Burgfelsen, Lofenstein

We spent a peaceful but very expensive (€24!) night at a campsite in Steyr (an odd spot which seemed to double up as the boathouse and launch ramp for the local rowing and paddling club). Steyr is an industrial town, world-famous for gearbox manufacturing, but is also the gateway to the Enns Valley and a surprisingly pretty part of Austria. Not that we could see much, as thick mist from the river cloaked the campsite.

More Internet research had suggested a few possible crags to explore, so we punched in the GPS coordinates and set off into the clag. We wound slowly up into the hinterland, barely able to make out the edge of the road, let alone climbing opportunities, before bursting out into the blue at the top of a hill for a spectacular cloud inversion.

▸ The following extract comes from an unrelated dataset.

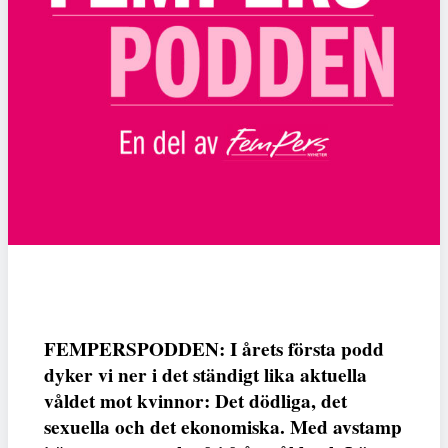
FEMPERSPODDEN: I årets första podd
dyker vi ner i det ständigt lika aktuella
våldet mot kvinnor: Det dödliga, det
sexuella och det ekonomiska. Med avstamp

Sadly, the crag that had drawn us here…

… turned out to be pretty much north-facing and not a great November venue. Fortunately we’d picked up a leaflet on climbing at the campsite…

… and we set off to explore more options. We found a bunch of interesting looking crags, all thoughtfully marked by matching signposts, but all suffering from the same chilly orientation. Our last roll of the dice threw up Burgfelsen, and what a great find!

In many ways it was similar to yesterday’s “Just Keep Driving” crag. Roadside, urban, south facing and about 25m high with a couple of dozen routes on steep walls and slabs. However, the outlook was absolutely charming 

and the rock was infinitely better, with fun edgy climbing and good bolting. Slightly odd grading though, as we figured we were in for a sandbag session when struggling on Ritter Sport (VII) and Ramazotti (VI). The latter had the unique (in my experience) reward for reaching the belay,  of a drinks cooler (machined from solid aluminium) complete with a bottle of liqueur (the eponymous Ramazotti). I wasn’t tempted, but it’s a nice thought! There must be a story there somewhere!

Moving further left,  to catch the last of the sun before it disappeared behind the hill opposite, we did a last couple of excellent routes Scotischer Blues VII- and the route to its left, a soft touch VIII-. Great way to end the trip from a climbing perspective.

Then back on the road for what turned out to be a hellish drive into Germany – driving rain and pitch black – why don’t German roads have cat’s eyes?

It was just as well that our planned overnight spot worked out so well – Gasthof Zum Pfandl in Bad Griesbach. Free overnight parking outside this friendly eatery and a 3 course meal and a couple of beers each for not much more than yesterday’s campsite fee. This one is on the map for future visits!